Das beter voorjezelf, en ook voor je andere mede weggebruikers...

gegroet, Sander

----------


## Gerrit Hurkens

"Als je haast hebt, dan ben je zelf te laat vertrokken"
" Op de terugweg kan je geen haast meer hebben"

Dit geval niet veroordelend, valt het me in algemene zin op dat er erg hard gereden wordt in erg zwaar beladen wagens. Wagen die overigens wel in kategorie B vallen. 
Hoe vaak zie je 's ochtens niet 'zo'n bouwbusje voorbij zeilen met zo'n jong guppie achter het stuur en de laadbak helemaal volgepropt. 3 meter achter de voorligger hangend, 130 als minimale snelheid. Onverantwoord. Net zoals ouders die een kind op de achterbank hebben zitten en met 120 bumperkleven.
Gevaarlijker dan bestelbusjes vind ik toch ook de bakwagetjes. 
"maar je mag toch 120 met deze wagens?" Dit hoor ik vaak collega's roepen. Dat betekent niet dat je 120 MOET rijden. Maar ja, waar ligt de fout? Diegene die achter het stuur zit, heeft de verantwoordelijkheid over de lading en medepassagiers. Dus wie zet je als bedrijf achter het stuur?? Ga je voor"zijn ze lekker op tijd"of ga je voor "komt het heel over".

----------


## verrylight

inderdaad het was een combinatie van vermoeidheid en slechte weersomstandigheden.

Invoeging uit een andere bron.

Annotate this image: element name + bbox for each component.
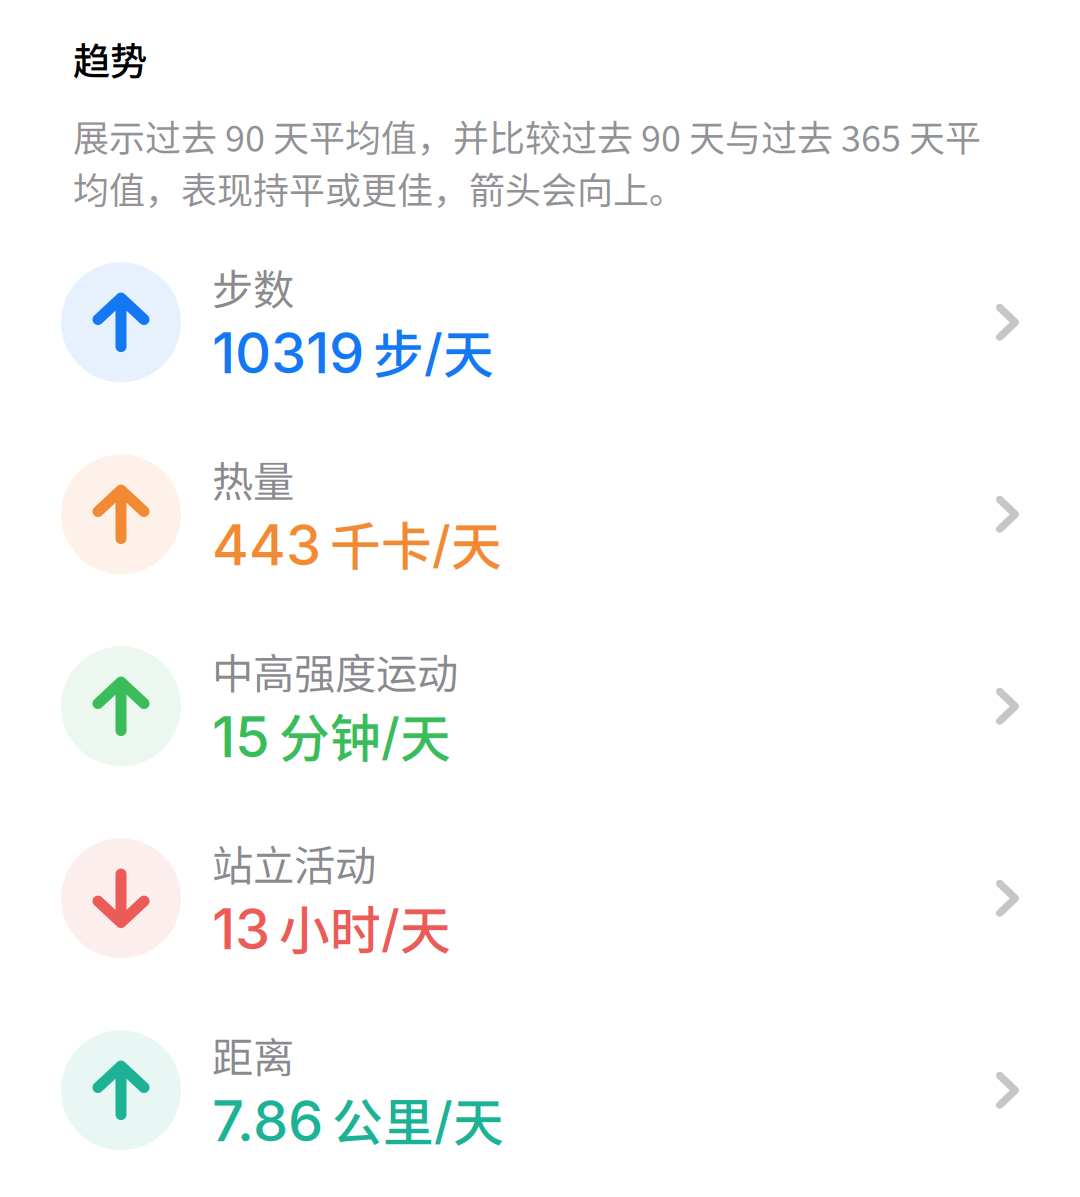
button[interactable]: 热量 (0, 418, 1080, 610)
staticText: 趋势 (73, 32, 147, 86)
staticText: 7.86 (212, 1087, 323, 1155)
staticText: 15 (212, 703, 270, 771)
button[interactable]: 步数 (0, 226, 1080, 418)
staticText: 分钟/天 (279, 699, 451, 772)
button[interactable]: 站立活动 (0, 802, 1080, 994)
button[interactable]: 中高强度运动 (0, 610, 1080, 802)
staticText: 千卡/天 (330, 507, 502, 580)
button[interactable]: 距离 (0, 994, 1080, 1186)
staticText: 站立活动 (212, 833, 376, 893)
staticText: 中高强度运动 (212, 641, 458, 701)
staticText: 小时/天 (279, 891, 451, 964)
staticText: 步/天 (373, 315, 494, 388)
staticText: 公里/天 (332, 1083, 504, 1156)
staticText: 443 (212, 511, 321, 579)
staticText: 10319 (212, 319, 364, 387)
staticText: 热量 (212, 449, 294, 509)
staticText: 展示过去 90 天平均值，并比较过去 90 天与过去 365 天平均值，表现持平… (73, 110, 981, 214)
staticText: 距离 (212, 1025, 294, 1085)
staticText: 步数 (212, 257, 294, 317)
staticText: 13 (212, 895, 270, 963)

Ik kan het weten, ik was de bestuurder van het busje.
Maar het tankstation, de lucht, waar ik even wilde gaan stoppen was ongeveer 4 kilometer verderop, dus het kwam heel erg ongelukkig.

De situatie:
Ik ben rechts van de weg geraakt, al rijdende half door het gras en half op de weg. Probeerde ik te corrigeren. Op het moment dat de bus grip pakte schoot de bus door richting de vangreel aan de linkerkant van de weg.
Hoe dat t vanaf daar is gegaan weet ik zelfs niet helemaal, de bus is in iedergeval over de kop gegaan.

Het apparte was, ik ben ge-eindigd met de neus in de richting, waar ik vandaan kwam.


Twéé heel belangrijke dingen die ik avond weer even had geleerd: 

- Gordel om!!!!
- bij meer als 2x gapen in 5 minuten, oftewel als je moe bent, NIET rijden, en anders vaak stoppen en rusten. En denk niet: "het gaat wel tot aan thuis", want het is gebeurt voordat je er erg in hebt.

----------


## showband

bedankt voor je post. En vooral voor de waarschuwing. Het is weer festival seizoen! 

Allemaal voeten op de vloer houden. En blijven denken.

----------


## AJB

> Let op, ik zeg niet dat het hier het geval is, maar ...
> 
> Het kutte aan die busjes is dat ze veel te hard kunnen, er best veel gewicht in mag, maar de rijeigenschappen dan ook heel erg veranderen.



In onze business wordt sowieso veel te "rock&roll" omgaan met transport. Het is niet voor niets dat grote producties trailerchauffeurs hebben die overdag slapen, en dat we de crews vervoeren met nightliners. Op kleinere schaal is dit helaas niet te betalen..gevolg:
- Bij het laden snel naar huis willen, en niet kritisch op gewichtsverdeling en vastzetten materiaal
- Na 20 uur werk nog busjes gaan besturen
- Meestal dagen achtereen keiharde fysieke arbeid, en ook nog zelf rijden

Het is gevaarlijk mensen... Pak ff dat uurtje bij de pomp om te slapen, en 1x brrrrrrr betekend dat je naast de weg gaat rijden... STOPPEN dus.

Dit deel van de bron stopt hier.